* _Directions for this task_
Below is a block of records; reproduce all of them exactly and leave out any pictures.

** The data follows **

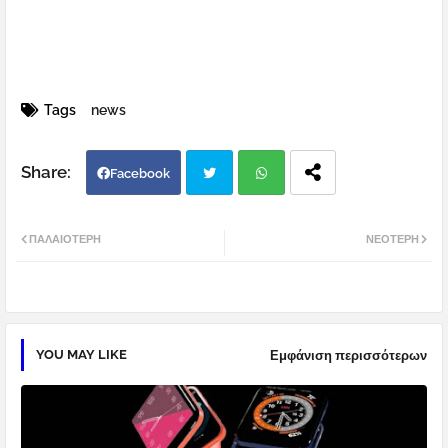
Tags
news
Facebook
Twi
Wh
ΠΑΛΑΙΌΤΕΡΗ
ΝΕΌΤΕΡΗ
tter
atsa
pp
YOU MAY LIKE
Εμφάνιση περισσότερων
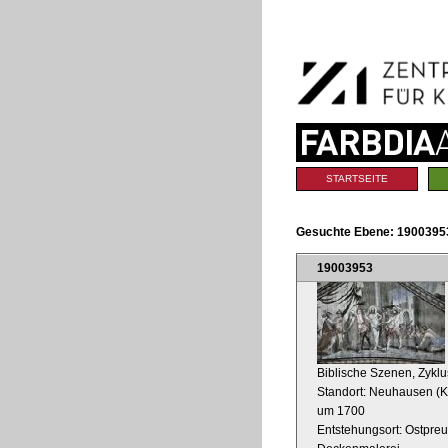
Benutzerspezifische
Direkt
Werkzeuge
zum
Inhalt
|
Direkt
zur
Navigation
Sektionen
STARTSEITE
Gesuchte Ebene:
19003953
19003953
Biblische Szenen, Zyklu
Standort: Neuhausen (K
um 1700
Entstehungsort: Ostpre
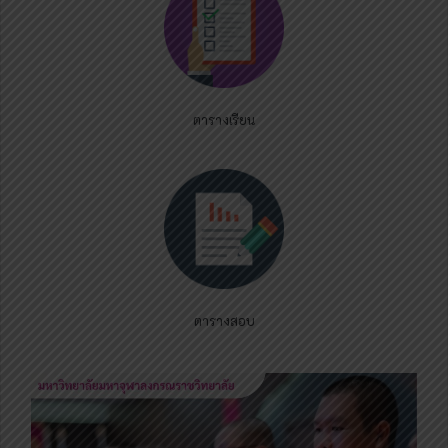
ตารางเรียน
ตารางสอบ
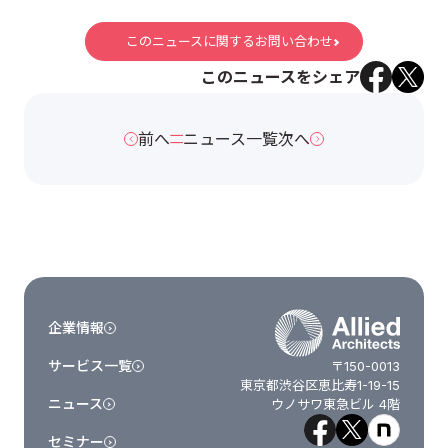
このニュースに関するお問い合わせ
このニュースをシェア
前へ
ニュース一覧
次へ
企業情報
サービス一覧
〒150-0013
東京都渋谷区恵比寿1-19-15
ニュース
ウノサワ東急ビル 4階
セミナー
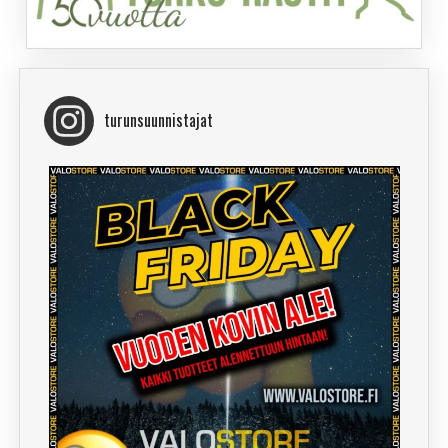
turunsuunnistajat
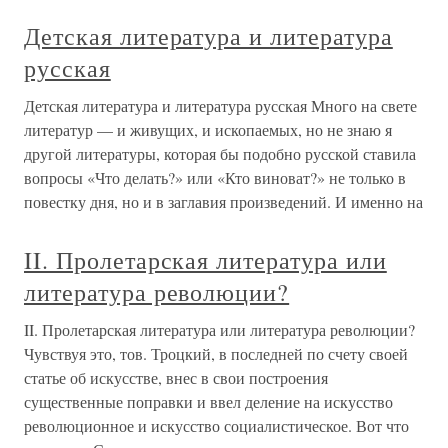
Детская литература и литература
русская
Детская литература и литература русская Много на свете
литератур — и живущих, и ископаемых, но не знаю я
другой литературы, которая бы подобно русской ставила
вопросы «Что делать?» или «Кто виноват?» не только в
повестку дня, но и в заглавия произведений. И именно на
II. Пролетарская литература или
литература революции?
II. Пролетарская литература или литература революции?
Чувствуя это, тов. Троцкий, в последней по счету своей
статье об искусстве, внес в свои построения
существенные поправки и ввел деление на искусство
революционное и искусство социалистическое. Вот что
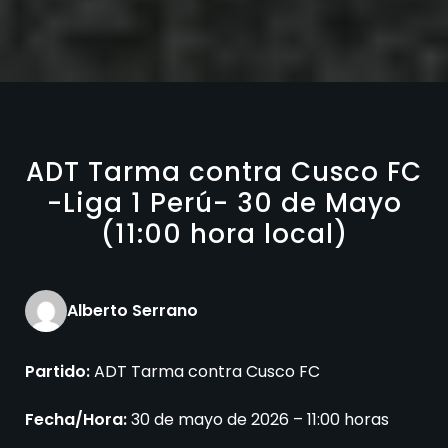
ADT Tarma contra Cusco FC
-Liga 1 Perú- 30 de Mayo
(11:00 hora local)
Alberto Serrano
Partido:
ADT Tarma contra Cusco FC
Fecha/Hora:
30 de mayo de 2026 – 11:00 horas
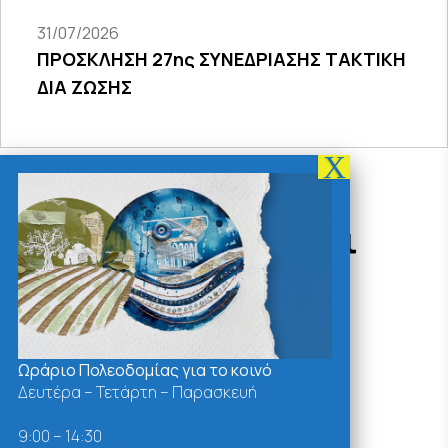
31/07/2026
ΠΡΟΣΚΛΗΣΗ 27ης ΣΥΝΕΔΡΙΑΣΗΣ ΤΑΚΤΙΚΗ
ΔΙΑ ΖΩΣΗΣ
Δράσεις - Χρήσιμοι
Σύνδεσμοι
Ωράριο Πολεοδομίας για το κοινό
Δευτέρα – Τετάρτη – Παρασκευή
9:00 – 14:30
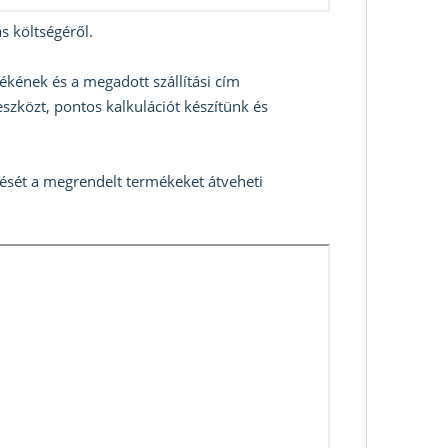
s költségéről.
ékének és a megadott szállítási cím
szközt, pontos kalkulációt készítünk és
zését a megrendelt termékeket átveheti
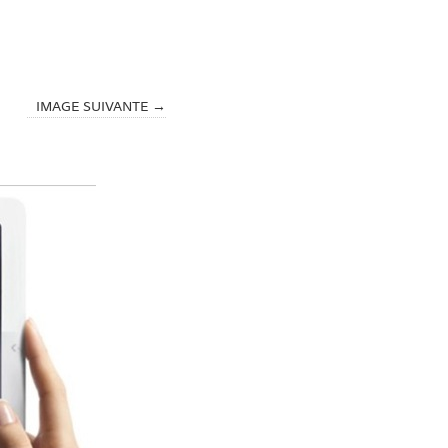
IMAGE SUIVANTE →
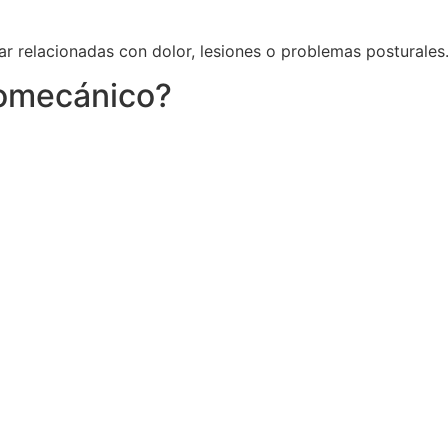
tar relacionadas con dolor, lesiones o problemas posturales
iomecánico?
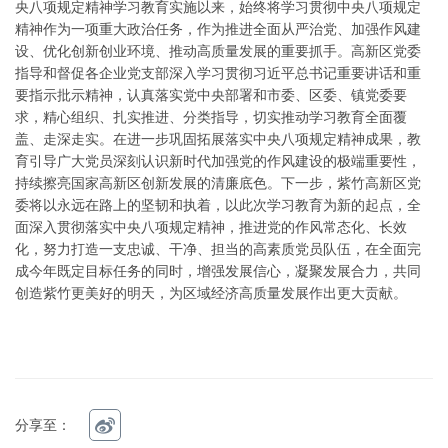
央八项规定精神学习教育实施以来，始终将学习贯彻中央八项规定
精神作为一项重大政治任务，作为推进全面从严治党、加强作风建
设、优化创新创业环境、推动高质量发展的重要抓手。高新区党委
指导和督促各企业党支部深入学习贯彻习近平总书记重要讲话和重
要指示批示精神，认真落实党中央部署和市委、区委、镇党委要
求，精心组织、扎实推进、分类指导，切实推动学习教育全面覆
盖、走深走实。在进一步巩固拓展落实中央八项规定精神成果，教
育引导广大党员深刻认识新时代加强党的作风建设的极端重要性，
持续擦亮国家高新区创新发展的清廉底色。下一步，紫竹高新区党
委将以永远在路上的坚韧和执着，以此次学习教育为新的起点，全
面深入贯彻落实中央八项规定精神，推进党的作风常态化、长效
化，努力打造一支忠诚、干净、担当的高素质党员队伍，在全面完
成今年既定目标任务的同时，增强发展信心，凝聚发展合力，共同
创造紫竹更美好的明天，为区域经济高质量发展作出更大贡献。
分享至：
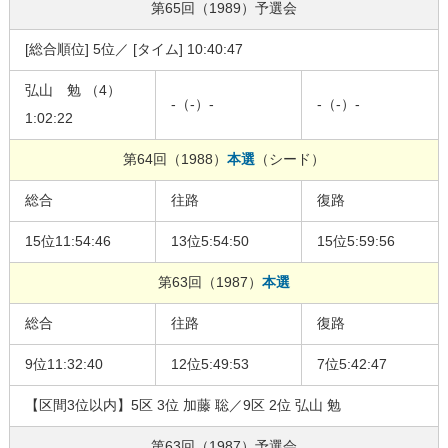
第65回（1989）
予選会
[総合順位] 5位／ [タイム] 10:40:47
弘山 勉 （4）
-（-）-
-（-）-
1:02:22
第64回（1988）
本選
（シード）
総合
往路
復路
15位11:54:46
13位5:54:50
15位5:59:56
第63回（1987）
本選
総合
往路
復路
9位11:32:40
12位5:49:53
7位5:42:47
【区間3位以内】5区 3位 加藤 聡／9区 2位 弘山 勉
第63回（1987）
予選会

** End of The data **

* _Solution for this problem_
Tags
news
Facebook
Twi
Wh
ΠΑΛΑΙΌΤΕΡΗ
ΝΕΌΤΕΡΗ
tter
atsa
pp
YOU MAY LIKE
Εμφάνιση περισσότερων
Benutzerspezifische
Direkt
Werkzeuge
zum
Inhalt
|
Direkt
zur
Navigation
Sektionen
STARTSEITE
Gesuchte Ebene:
19003953
19003953
Biblische Szenen, Zyklu
Standort: Neuhausen (K
um 1700
Entstehungsort: Ostpre
ตารางเรียน
ตารางสอบ
このニュースに関するお問い合わせ
このニュースをシェア
前へ
ニュース一覧
次へ
企業情報
サービス一覧
〒150-0013
東京都渋谷区恵比寿1-19-15
ニュース
ウノサワ東急ビル 4階
セミナー
turunsuunnistajat
Детская литература и литература
русская
Детская литература и литература русская Много на свете
литератур — и живущих, и ископаемых, но не знаю я
другой литературы, которая бы подобно русской ставила
вопросы «Что делать?» или «Кто виноват?» не только в
повестку дня, но и в заглавия произведений. И именно на
II. Пролетарская литература или
литература революции?
II. Пролетарская литература или литература революции?
Чувствуя это, тов. Троцкий, в последней по счету своей
статье об искусстве, внес в свои построения
существенные поправки и ввел деление на искусство
революционное и искусство социалистическое. Вот что
ADT Tarma contra Cusco FC
-Liga 1 Perú- 30 de Mayo
(11:00 hora local)
Alberto Serrano
Partido:
ADT Tarma contra Cusco FC
Fecha/Hora:
30 de mayo de 2026 – 11:00 horas
31/07/2026
ΠΡΟΣΚΛΗΣΗ 27ης ΣΥΝΕΔΡΙΑΣΗΣ ΤΑΚΤΙΚΗ
ΔΙΑ ΖΩΣΗΣ
Δράσεις - Χρήσιμοι
Σύνδεσμοι
Ωράριο Πολεοδομίας για το κοινό
Δευτέρα – Τετάρτη – Παρασκευή
9:00 – 14:30
s költségéről.
ékének és a megadott szállítási cím
szközt, pontos kalkulációt készítünk és
zését a megrendelt termékeket átveheti
IMAGE SUIVANTE →
tar relacionadas con dolor, lesiones o problemas posturales
iomecánico?
央八项规定精神学习教育实施以来，始终将学习贯彻中央八项规定
精神作为一项重大政治任务，作为推进全面从严治党、加强作风建
设、优化创新创业环境、推动高质量发展的重要抓手。高新区党委
指导和督促各企业党支部深入学习贯彻习近平总书记重要讲话和重
要指示批示精神，认真落实党中央部署和市委、区委、镇党委要
求，精心组织、扎实推进、分类指导，切实推动学习教育全面覆
盖、走深走实。在进一步巩固拓展落实中央八项规定精神成果，教
育引导广大党员深刻认识新时代加强党的作风建设的极端重要性，
持续擦亮国家高新区创新发展的清廉底色。下一步，紫竹高新区党
委将以永远在路上的坚韧和执着，以此次学习教育为新的起点，全
面深入贯彻落实中央八项规定精神，推进党的作风常态化、长效
化，努力打造一支忠诚、干净、担当的高素质党员队伍，在全面完
成今年既定目标任务的同时，增强发展信心，凝聚发展合力，共同
创造紫竹更美好的明天，为区域经济高质量发展作出更大贡献。
分享至：
第65回（1989）
予選会
[総合順位] 5位／ [タイム] 10:40:47
弘山 勉 （4）
-（-）-
-（-）-
1:02:22
第64回（1988）
本選
（シード）
総合
往路
復路
15位11:54:46
13位5:54:50
15位5:59:56
第63回（1987）
本選
総合
往路
復路
9位11:32:40
12位5:49:53
7位5:42:47
【区間3位以内】5区 3位 加藤 聡／9区 2位 弘山 勉
第63回（1987）
予選会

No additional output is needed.